I recommend also doing the above with a working VM, so you have a reference to compare the traffic against.
Check ARP Cache
Check your ARP cache on the host when this occurs. Does the mac address exist in the cache? Maybe it's getting mangled...
To dump the arp cache:
Check your libvirt logs
If configured, libvirt will log to syslog using the 'libvirtd' tag. Check your configuration to be sure this is enabled. It seems unlikely it's a libvirt issue, but it wouldn't hurt to turn on the logging.
To enable this setting
# vi /etc/libvirt/libvirtd.conf
Add the line
# service libvirt-bin restart
I have the same network setting, and similar problem in a CentOS 7 host.
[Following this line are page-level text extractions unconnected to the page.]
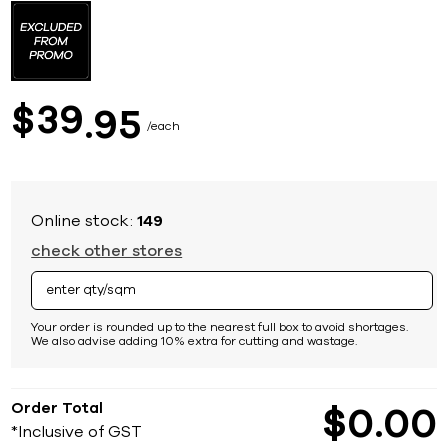
to
the
beginning
of
the
images
39
$
95
gallery
each
Online stock:
149
check other stores
Your order is rounded up to the nearest full box to avoid shortages.
We also advise adding 10% extra for cutting and wastage.
Order Total
$
0
00
*Inclusive of GST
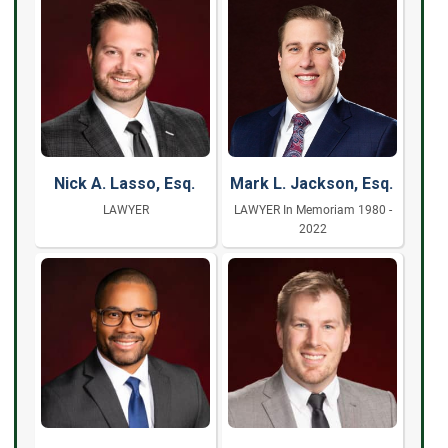
Nick A. Lasso, Esq.
Mark L. Jackson, Esq.
LAWYER
LAWYER In Memoriam 1980 -
2022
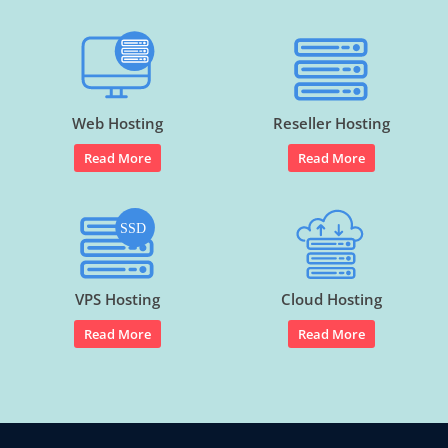
Web Hosting
Reseller Hosting
Read More
Read More
VPS Hosting
Cloud Hosting
Read More
Read More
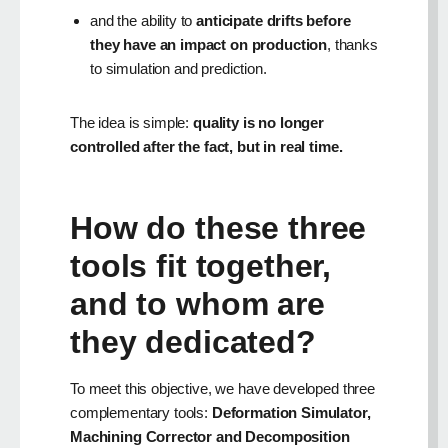
and the ability to
anticipate drifts before
they have an impact on production
, thanks
to simulation and prediction.
The idea is simple:
quality is no longer
controlled after the fact, but in real time.
How do these three
tools fit together,
and to whom are
they dedicated?
To meet this objective, we have developed three
complementary tools:
Deformation Simulator,
Machining Corrector and Decomposition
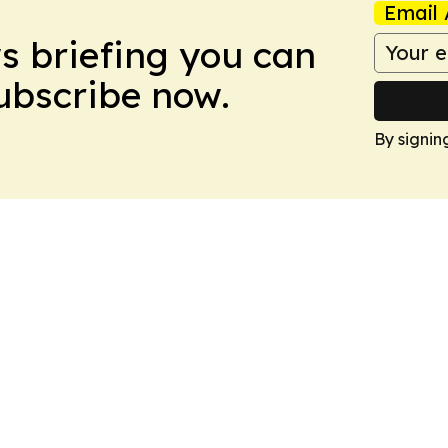
Email 
ws briefing you can
Subscribe now.
By signin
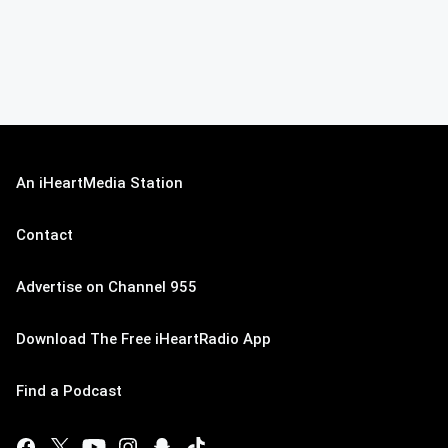
An iHeartMedia Station
Contact
Advertise on Channel 955
Download The Free iHeartRadio App
Find a Podcast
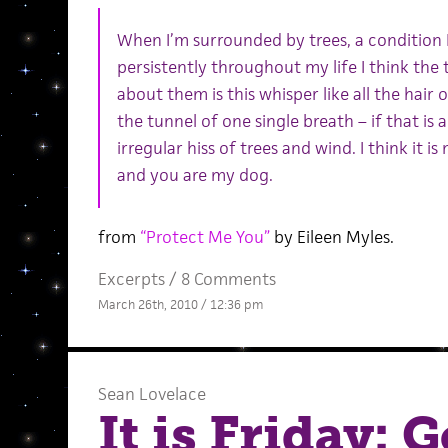
When I’m surrounded by trees, a condition 
persistently throughout my life I think the 
about them is this whisper like all the hair
the tunnel of one single breath – if that is 
irregular hiss of trees and wind. I think it 
and you are my dog.
from
“Protect Me You”
by Eileen Myles.
Excerpts
/
8 Comments
March 26th, 2010 / 12:36 pm
Sean Lovelace
It is Friday: 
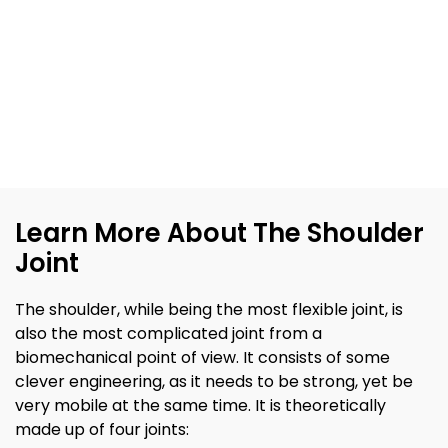
Learn More About The Shoulder
Joint
The shoulder, while being the most flexible joint, is
also the most complicated joint from a
biomechanical point of view. It consists of some
clever engineering, as it needs to be strong, yet be
very mobile at the same time. It is theoretically
made up of four joints:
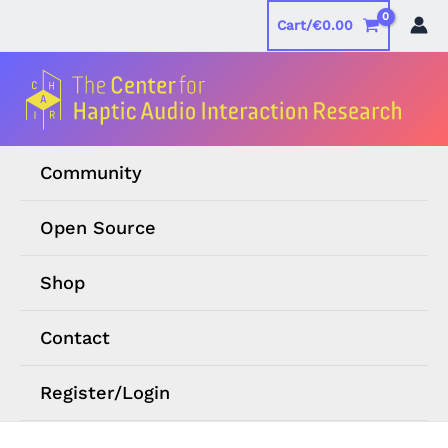
Skip
Cart/
€
0.00
to
content
Community
Open Source
Shop
Contact
Register/Login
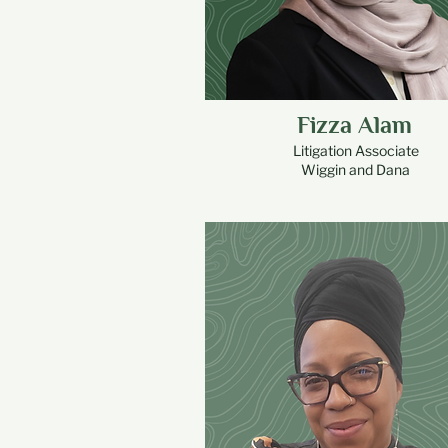
Fizza Alam
Litigation Associate
Wiggin and Dana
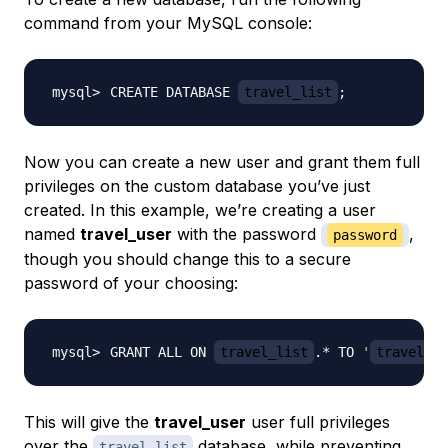
command from your MySQL console:
CREATE DATABASE 
travel_list
;
Now you can create a new user and grant them full
privileges on the custom database you’ve just
created. In this example, we’re creating a user
named
travel_user
with the password
,
password
though you should change this to a secure
password of your choosing:
GRANT ALL ON 
travel_list
.* TO 
'
travel_us
This will give the
travel_user
user full privileges
over the
database, while preventing
travel_list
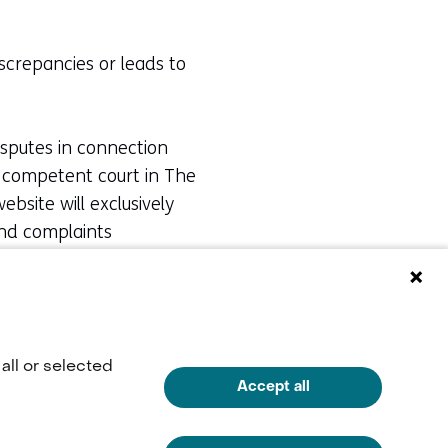
iscrepancies or leads to
isputes in connection
he competent court in The
bsite will exclusively
and complaints
e via
info@tno.nl
or by
all or selected
Accept all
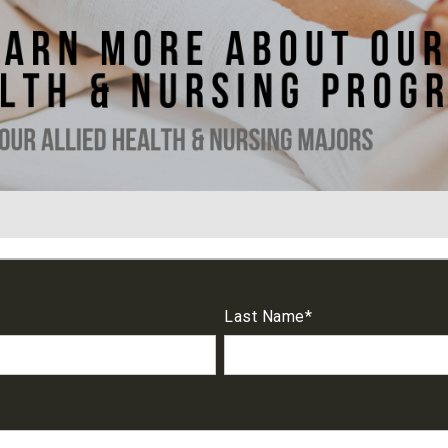
Last Name
*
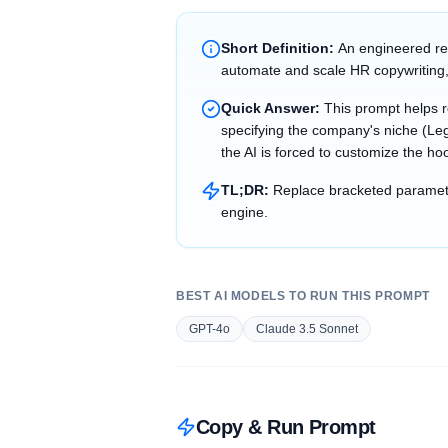
Short Definition:
An engineered re
automate and scale HR copywriting,
Quick Answer:
This prompt helps 
specifying the company's niche (Leg
the AI is forced to customize the ho
TL;DR:
Replace bracketed parameter
engine.
BEST AI MODELS TO RUN THIS PROMPT
GPT-4o
Claude 3.5 Sonnet
Copy & Run Prompt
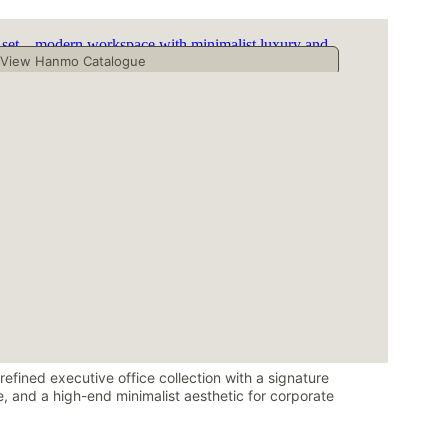
efined executive office collection with a signature 
, and a high-end minimalist aesthetic for corporate 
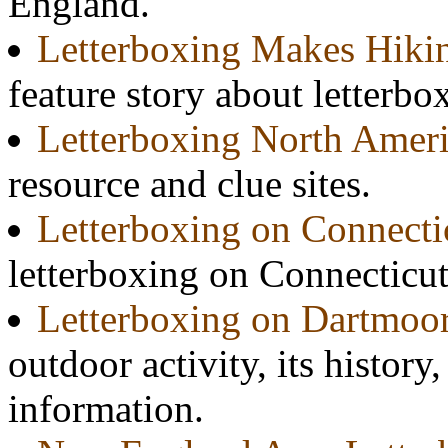
England.
Letterboxing Makes Hiki
feature story about letterbo
Letterboxing North Amer
resource and clue sites.
Letterboxing on Connectic
letterboxing on Connecticut'
Letterboxing on Dartmoo
outdoor activity, its history
information.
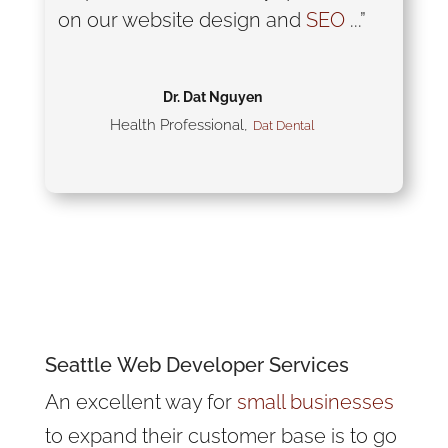
on our website design and
SEO
...”
Dr. Dat Nguyen
Health Professional
,
Dat Dental
Have Web Design or SEO
Questions?
Seattle
Web Developer
Services
An excellent way for
small businesses
to expand their customer base is to go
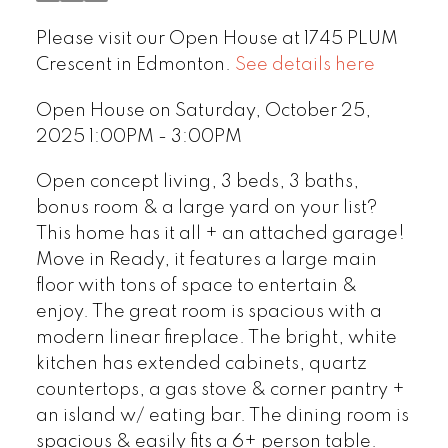
Please visit our Open House at 1745 PLUM
Crescent in Edmonton.
See details here
Open House on Saturday, October 25,
2025 1:00PM - 3:00PM
Open concept living, 3 beds, 3 baths,
bonus room & a large yard on your list?
This home has it all + an attached garage!
Move in Ready, it features a large main
floor with tons of space to entertain &
enjoy. The great room is spacious with a
modern linear fireplace. The bright, white
kitchen has extended cabinets, quartz
countertops, a gas stove & corner pantry +
an island w/ eating bar. The dining room is
spacious & easily fits a 6+ person table.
Eventually, it turned out that the problem was guest VM's firewall setting blocked echo request and other external connection. After changing the firewall setting, the problem is solved.
I had similar issue. I just tried following command to check whether machine is installed properly or not.
lsmod | grep kvm
If it is showing kvm details then machine is installed properly.